3D plot limitations and alternatives in Matplotlib - Time & Space Complexity

When we create 3D plots with matplotlib, the time it takes to draw the plot depends on how much data we have and how matplotlib processes it.

We want to understand how the time to create these plots grows as we add more points or lines.

Analyze the time complexity of the following matplotlib 3D plotting code.

import matplotlib.pyplot as plt
from mpl_toolkits.mplot3d import Axes3D
import numpy as np

n = 100  # Define n before using it
fig = plt.figure()
ax = fig.add_subplot(111, projection='3d')

x = np.linspace(0, 10, n)
y = np.sin(x)
z = np.cos(x)

ax.plot(x, y, z)
plt.show()

This code creates a 3D line plot with n points along the curve.

Identify the loops, recursion, array traversals that repeat.

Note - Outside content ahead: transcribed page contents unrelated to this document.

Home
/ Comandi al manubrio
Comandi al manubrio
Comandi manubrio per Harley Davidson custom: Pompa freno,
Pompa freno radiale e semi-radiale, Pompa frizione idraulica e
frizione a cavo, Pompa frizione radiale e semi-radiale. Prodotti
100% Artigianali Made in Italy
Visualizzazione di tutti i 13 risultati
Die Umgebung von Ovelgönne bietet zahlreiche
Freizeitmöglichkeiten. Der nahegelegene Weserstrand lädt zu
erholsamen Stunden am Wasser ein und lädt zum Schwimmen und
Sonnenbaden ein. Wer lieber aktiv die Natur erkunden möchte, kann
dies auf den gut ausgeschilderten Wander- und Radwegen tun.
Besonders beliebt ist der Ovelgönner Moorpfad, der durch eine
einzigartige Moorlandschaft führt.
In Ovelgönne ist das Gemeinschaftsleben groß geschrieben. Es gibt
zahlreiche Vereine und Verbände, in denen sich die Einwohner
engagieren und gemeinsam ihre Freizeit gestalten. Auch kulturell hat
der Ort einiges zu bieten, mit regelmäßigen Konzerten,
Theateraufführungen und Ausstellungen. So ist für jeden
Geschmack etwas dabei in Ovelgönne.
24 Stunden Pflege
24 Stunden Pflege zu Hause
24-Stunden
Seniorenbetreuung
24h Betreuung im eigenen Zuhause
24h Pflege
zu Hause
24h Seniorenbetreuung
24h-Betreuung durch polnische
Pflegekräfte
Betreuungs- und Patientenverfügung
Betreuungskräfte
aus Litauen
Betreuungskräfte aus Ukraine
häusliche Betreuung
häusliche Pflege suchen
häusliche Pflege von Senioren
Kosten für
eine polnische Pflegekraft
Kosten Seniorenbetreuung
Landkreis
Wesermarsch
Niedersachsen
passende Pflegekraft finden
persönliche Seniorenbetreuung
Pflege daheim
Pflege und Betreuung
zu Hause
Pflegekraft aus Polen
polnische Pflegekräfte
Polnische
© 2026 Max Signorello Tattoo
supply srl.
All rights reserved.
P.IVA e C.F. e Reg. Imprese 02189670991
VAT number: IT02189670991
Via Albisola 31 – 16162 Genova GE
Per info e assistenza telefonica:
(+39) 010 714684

• Primary operation: Drawing each of the n points in the 3D plot.
• How many times: Once for each point, so n times.

As we increase the number of points n, the time to draw the plot grows roughly in a straight line with n.

Input Size (n)	Approx. Operations
10	10 drawing steps
100	100 drawing steps
1000	1000 drawing steps

Pattern observation: Doubling the points roughly doubles the work needed to draw the plot.

Time Complexity: O(n)

This means the time to create the 3D plot grows directly in proportion to the number of points plotted.

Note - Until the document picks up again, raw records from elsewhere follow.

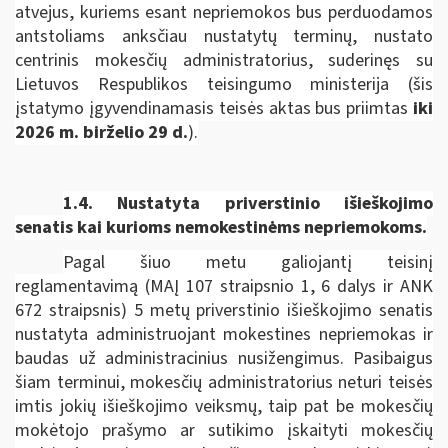
atvejus, kuriems esant nepriemokos bus perduodamos
antstoliams anksčiau nustatytų terminų, nustato
centrinis mokesčių administratorius, suderinęs su
Lietuvos Respublikos teisingumo ministerija
(šis
įstatymo įgyvendinamasis teisės aktas bus priimtas
iki
2026 m. birželio 29 d.
).
1.4. Nustatyta priverstinio išieškojimo
senatis kai kurioms nemokestinėms nepriemokoms.
Pagal šiuo metu galiojantį teisinį
reglamentavimą (MAĮ 107 straipsnio 1, 6 dalys ir ANK
672 straipsnis) 5 metų priverstinio išieškojimo senatis
nustatyta administruojant mokestines nepriemokas ir
baudas už administracinius nusižengimus. Pasibaigus
šiam terminui, mokesčių administratorius neturi teisės
imtis jokių išieškojimo veiksmų, taip pat be mokesčių
mokėtojo prašymo ar sutikimo įskaityti mokesčių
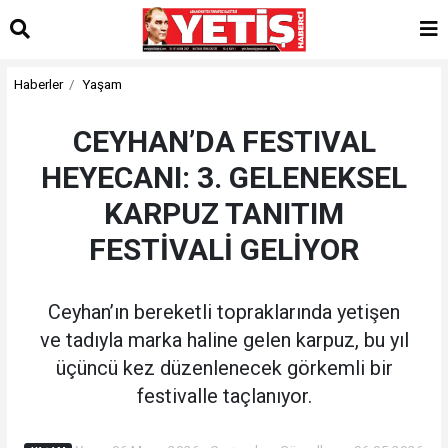
Haberler
Yaşam
CEYHAN’DA FESTIVAL
HEYECANI: 3. GELENEKSEL
KARPUZ TANITIM
FESTİVALİ GELİYOR
Ceyhan’ın bereketli topraklarında yetişen
ve tadıyla marka haline gelen karpuz, bu yıl
üçüncü kez düzenlenecek görkemli bir
festivalle taçlanıyor.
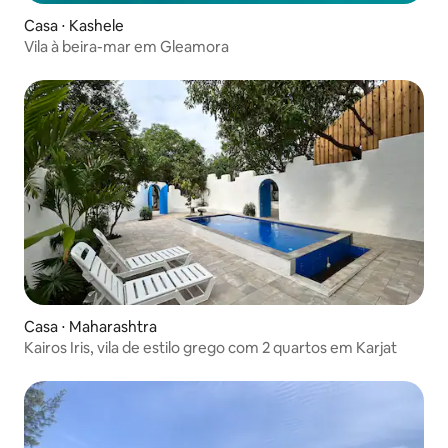
Casa ⋅ Kashele
Vila à beira-mar em Gleamora
Casa ⋅ Maharashtra
Kairos Iris, vila de estilo grego com 2 quartos em Karjat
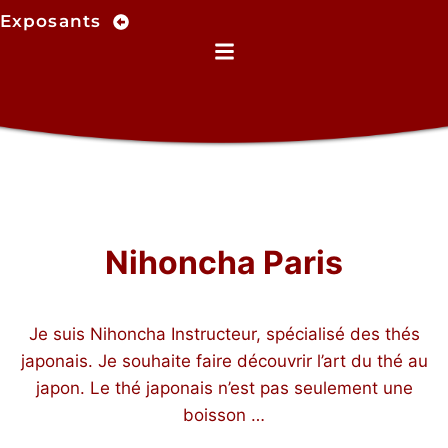
Exposants
N
i
h
o
n
c
h
a
P
a
r
i
s
Je suis Nihoncha Instructeur, spécialisé des thés
japonais. Je souhaite faire découvrir l’art du thé au
japon. Le thé japonais n’est pas seulement une
boisson …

[X] Wrong: "3D plots always take the same time no matter how many points are plotted."

[OK] Correct: More points mean more drawing steps, so the time grows with the number of points.

Understanding how plotting time grows helps you choose the right visualization method and avoid slow, cluttered plots in real projects.

What if we switched from a 3D line plot to a 3D scatter plot with the same number of points? How would the time complexity change?